These melting giants, especially the one atop Greenland, are poised to further weaken the ocean currents that move cold water south along the Atlantic Ocean floor while pushing tropical waters northward closer to the surface, they reported in the journal Nature.
Known as the Atlantic Meridional Overturning Circulation (AMOC), this liquid conveyor belt plays a crucial role in Earth's climate system and helps ensures the relative warmth of the Northern Hemisphere.
"According to our models, this meltwater will cause significant disruptions to ocean currents and change levels of warming around the world," said lead author Nicholas Golledge, an associate professor at the Antarctic Research Centre of New Zealand's Victoria University of Wellington.
The Antarctic ice sheet's loss of mass, meanwhile, traps warmer water below the surface, eroding glaciers from underneath in a vicious circle of accelerated melting that contributes to sea level rise.
Most studies on ice sheets have focused on how quickly they might shrink due to global warming, and how much global temperatures can rise before their disintegration -- whether over centuries or millenia -- becomes inevitable, a threshold known as a "tipping point."

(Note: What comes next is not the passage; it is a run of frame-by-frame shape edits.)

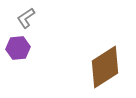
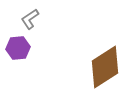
gray L-shape: moved 4 px right, 1 px down
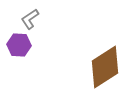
purple hexagon: moved 1 px right, 3 px up; rotated 10 degrees clockwise
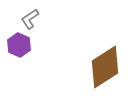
purple hexagon: rotated 20 degrees clockwise
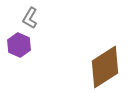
gray L-shape: moved 1 px up; rotated 25 degrees counterclockwise
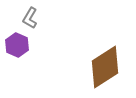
purple hexagon: moved 2 px left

But far less research has been done on how the meltwater might affect the climate system itself.
"The large-scale changes we see in our simulations are conducive to a more chaotic climate with more extreme weather events and more intense and frequent heatwaves," co-author Natalya Gomez, a researcher in the Department of Earth and Planetary Sciences at McGill University in Canada, told AFP.
"By mid-century," the researchers concluded, "meltwater from the Greenland ice sheet noticeably disrupts the AMOC," which has already shown signs of slowing down.
This is a "much shorter timescale than expected," commented Helene Seroussi, a researcher in the Sea Level and Ice Group at the Jet Propulsion Laboratory in California, who was not involved in the study.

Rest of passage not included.